● **YOUR OBJECTIVE**:
Starting at the top of the data and ending with the line that holds "działania pojawiają się", transcribe each line exactly; include both ends.
(STUDY MATERIAL Opens)
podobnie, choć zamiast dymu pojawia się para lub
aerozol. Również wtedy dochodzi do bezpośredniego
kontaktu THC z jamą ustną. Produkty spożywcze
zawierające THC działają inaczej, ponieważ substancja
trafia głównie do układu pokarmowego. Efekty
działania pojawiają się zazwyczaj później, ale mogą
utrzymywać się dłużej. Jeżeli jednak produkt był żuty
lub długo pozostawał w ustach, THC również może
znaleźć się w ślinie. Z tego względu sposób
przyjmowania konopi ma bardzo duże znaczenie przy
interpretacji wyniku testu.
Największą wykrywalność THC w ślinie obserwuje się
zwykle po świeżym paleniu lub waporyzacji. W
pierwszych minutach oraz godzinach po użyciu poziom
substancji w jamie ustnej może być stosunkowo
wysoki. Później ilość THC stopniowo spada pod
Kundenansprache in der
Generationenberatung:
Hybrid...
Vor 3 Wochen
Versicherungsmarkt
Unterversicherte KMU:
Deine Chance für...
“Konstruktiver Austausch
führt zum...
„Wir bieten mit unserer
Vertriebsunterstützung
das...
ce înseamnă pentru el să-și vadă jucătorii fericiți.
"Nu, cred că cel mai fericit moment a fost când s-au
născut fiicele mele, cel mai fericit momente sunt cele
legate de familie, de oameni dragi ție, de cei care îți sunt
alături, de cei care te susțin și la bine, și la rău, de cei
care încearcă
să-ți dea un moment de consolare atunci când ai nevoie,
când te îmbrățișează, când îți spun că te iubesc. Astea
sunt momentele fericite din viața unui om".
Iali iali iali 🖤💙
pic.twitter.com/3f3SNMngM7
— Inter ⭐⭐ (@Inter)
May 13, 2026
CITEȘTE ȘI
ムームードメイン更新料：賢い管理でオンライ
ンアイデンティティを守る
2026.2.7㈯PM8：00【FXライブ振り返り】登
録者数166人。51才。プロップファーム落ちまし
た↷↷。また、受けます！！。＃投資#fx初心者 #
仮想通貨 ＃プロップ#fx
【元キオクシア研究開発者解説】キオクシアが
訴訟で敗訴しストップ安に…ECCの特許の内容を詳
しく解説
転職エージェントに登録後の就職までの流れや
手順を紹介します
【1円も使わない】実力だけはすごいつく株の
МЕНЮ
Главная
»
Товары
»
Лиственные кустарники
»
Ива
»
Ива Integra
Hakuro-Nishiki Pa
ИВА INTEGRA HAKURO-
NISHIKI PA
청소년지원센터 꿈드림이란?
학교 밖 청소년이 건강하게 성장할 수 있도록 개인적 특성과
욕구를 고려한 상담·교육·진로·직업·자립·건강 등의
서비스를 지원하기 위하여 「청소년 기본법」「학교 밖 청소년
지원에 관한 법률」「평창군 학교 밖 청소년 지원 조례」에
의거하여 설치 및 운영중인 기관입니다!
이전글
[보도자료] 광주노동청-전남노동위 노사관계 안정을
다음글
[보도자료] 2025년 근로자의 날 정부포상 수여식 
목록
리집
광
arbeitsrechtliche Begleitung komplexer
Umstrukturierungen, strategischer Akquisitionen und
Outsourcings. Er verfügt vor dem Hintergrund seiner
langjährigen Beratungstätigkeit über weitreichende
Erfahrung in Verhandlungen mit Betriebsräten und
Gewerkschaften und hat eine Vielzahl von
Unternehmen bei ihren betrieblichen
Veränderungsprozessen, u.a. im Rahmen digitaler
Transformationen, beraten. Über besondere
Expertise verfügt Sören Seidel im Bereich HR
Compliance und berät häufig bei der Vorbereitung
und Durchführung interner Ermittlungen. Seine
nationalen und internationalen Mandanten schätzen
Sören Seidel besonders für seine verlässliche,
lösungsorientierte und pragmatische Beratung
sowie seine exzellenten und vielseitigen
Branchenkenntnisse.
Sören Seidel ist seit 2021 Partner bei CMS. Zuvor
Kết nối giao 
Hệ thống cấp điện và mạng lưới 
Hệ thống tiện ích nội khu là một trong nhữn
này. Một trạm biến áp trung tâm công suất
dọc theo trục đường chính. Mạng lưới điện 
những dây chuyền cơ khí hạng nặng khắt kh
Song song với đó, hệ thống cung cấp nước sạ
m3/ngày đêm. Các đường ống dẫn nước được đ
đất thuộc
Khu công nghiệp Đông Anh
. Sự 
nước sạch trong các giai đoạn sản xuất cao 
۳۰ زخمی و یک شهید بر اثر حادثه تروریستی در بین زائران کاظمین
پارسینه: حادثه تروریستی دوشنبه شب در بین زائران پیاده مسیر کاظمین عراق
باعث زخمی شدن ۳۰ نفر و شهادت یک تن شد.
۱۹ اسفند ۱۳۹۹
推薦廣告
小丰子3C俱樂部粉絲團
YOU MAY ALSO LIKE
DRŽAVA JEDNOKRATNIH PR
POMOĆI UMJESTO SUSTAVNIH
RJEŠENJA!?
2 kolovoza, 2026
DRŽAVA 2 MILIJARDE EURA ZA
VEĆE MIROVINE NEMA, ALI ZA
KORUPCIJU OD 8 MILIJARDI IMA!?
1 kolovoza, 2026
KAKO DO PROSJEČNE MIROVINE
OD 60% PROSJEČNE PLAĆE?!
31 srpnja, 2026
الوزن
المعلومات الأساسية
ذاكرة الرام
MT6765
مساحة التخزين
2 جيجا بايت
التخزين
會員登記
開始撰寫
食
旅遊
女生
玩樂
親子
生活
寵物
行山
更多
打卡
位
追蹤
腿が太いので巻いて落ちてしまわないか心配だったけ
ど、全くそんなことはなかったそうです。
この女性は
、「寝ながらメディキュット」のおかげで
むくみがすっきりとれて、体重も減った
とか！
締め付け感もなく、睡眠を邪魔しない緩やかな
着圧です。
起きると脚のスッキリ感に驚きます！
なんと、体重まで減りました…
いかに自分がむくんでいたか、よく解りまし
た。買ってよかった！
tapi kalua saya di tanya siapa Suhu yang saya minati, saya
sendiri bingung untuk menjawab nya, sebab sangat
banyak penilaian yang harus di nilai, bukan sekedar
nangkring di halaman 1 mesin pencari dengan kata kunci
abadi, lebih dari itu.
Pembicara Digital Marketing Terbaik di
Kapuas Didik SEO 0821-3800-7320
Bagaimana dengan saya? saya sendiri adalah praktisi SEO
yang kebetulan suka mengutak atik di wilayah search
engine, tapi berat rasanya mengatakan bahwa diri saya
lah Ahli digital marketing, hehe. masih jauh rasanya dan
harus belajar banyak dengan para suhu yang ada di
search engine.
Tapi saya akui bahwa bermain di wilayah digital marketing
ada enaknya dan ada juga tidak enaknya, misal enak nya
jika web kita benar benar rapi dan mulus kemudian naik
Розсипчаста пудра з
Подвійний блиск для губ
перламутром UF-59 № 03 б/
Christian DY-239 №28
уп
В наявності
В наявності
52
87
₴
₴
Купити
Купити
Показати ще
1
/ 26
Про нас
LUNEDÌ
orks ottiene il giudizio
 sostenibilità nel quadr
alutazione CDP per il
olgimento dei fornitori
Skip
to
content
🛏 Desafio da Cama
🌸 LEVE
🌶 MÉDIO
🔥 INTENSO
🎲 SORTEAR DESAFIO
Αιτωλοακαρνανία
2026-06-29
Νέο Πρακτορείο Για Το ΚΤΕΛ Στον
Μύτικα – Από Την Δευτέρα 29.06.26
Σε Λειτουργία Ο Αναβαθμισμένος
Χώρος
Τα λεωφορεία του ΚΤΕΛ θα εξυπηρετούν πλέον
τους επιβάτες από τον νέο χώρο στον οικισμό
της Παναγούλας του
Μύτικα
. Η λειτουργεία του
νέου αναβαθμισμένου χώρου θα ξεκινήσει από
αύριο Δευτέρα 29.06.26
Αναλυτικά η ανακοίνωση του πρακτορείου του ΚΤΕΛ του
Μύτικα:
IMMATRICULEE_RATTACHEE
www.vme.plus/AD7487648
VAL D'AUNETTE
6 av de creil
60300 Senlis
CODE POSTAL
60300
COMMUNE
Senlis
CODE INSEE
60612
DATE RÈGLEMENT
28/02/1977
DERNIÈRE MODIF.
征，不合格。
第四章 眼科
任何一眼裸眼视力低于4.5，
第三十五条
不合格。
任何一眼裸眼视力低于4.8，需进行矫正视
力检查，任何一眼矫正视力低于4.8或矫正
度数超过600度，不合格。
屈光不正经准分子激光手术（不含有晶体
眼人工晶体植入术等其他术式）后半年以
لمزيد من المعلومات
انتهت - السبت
(STUDY MATERIAL Closes)
● **SOLUTION TO THE PROBLEM**:
podobnie, choć zamiast dymu pojawia się para lub
aerozol. Również wtedy dochodzi do bezpośredniego
kontaktu THC z jamą ustną. Produkty spożywcze
zawierające THC działają inaczej, ponieważ substancja
trafia głównie do układu pokarmowego. Efekty
działania pojawiają się zazwyczaj później, ale mogą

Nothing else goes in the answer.